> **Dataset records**
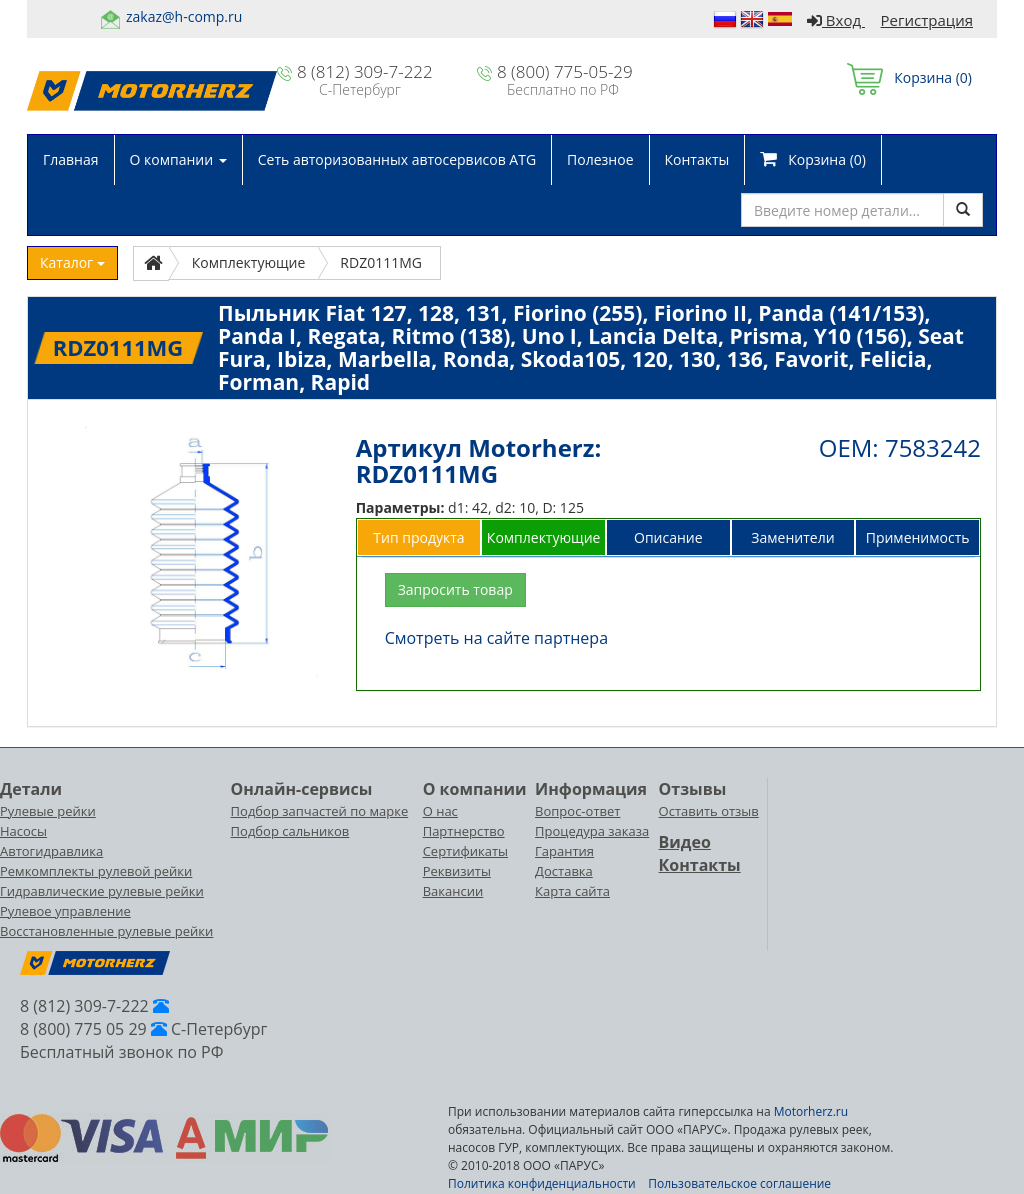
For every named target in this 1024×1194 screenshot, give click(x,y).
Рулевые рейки (48, 811)
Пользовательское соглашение (739, 1183)
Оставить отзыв (709, 811)
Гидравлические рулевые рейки (102, 891)
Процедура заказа (592, 831)
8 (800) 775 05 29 (83, 1029)
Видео (685, 842)
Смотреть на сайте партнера (496, 638)
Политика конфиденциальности (542, 1183)
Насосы (23, 831)
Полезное (600, 159)
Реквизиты (457, 871)
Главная (71, 159)
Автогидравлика (51, 851)
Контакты (697, 159)
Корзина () (909, 77)
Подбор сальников (290, 831)
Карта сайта (572, 891)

> **AIM OF THE EXERCISE**
Each record must be quoted in full and exactly. Do not include the pictures.

> **YOUR SOLUTION**
For every named target in this 1024×1194 screenshot, give click(x,y).
Рулевые рейки (48, 811)
Пользовательское соглашение (739, 1183)
Оставить отзыв (709, 811)
Гидравлические рулевые рейки (102, 891)
Процедура заказа (592, 831)
8 (800) 775 05 29 (83, 1029)
Видео (685, 842)
Смотреть на сайте партнера (496, 638)
Политика конфиденциальности (542, 1183)
Насосы (23, 831)
Полезное (600, 159)
Реквизиты (457, 871)
Главная (71, 159)
Автогидравлика (51, 851)
Контакты (697, 159)
Корзина () (909, 77)
Подбор сальников (290, 831)
Карта сайта (572, 891)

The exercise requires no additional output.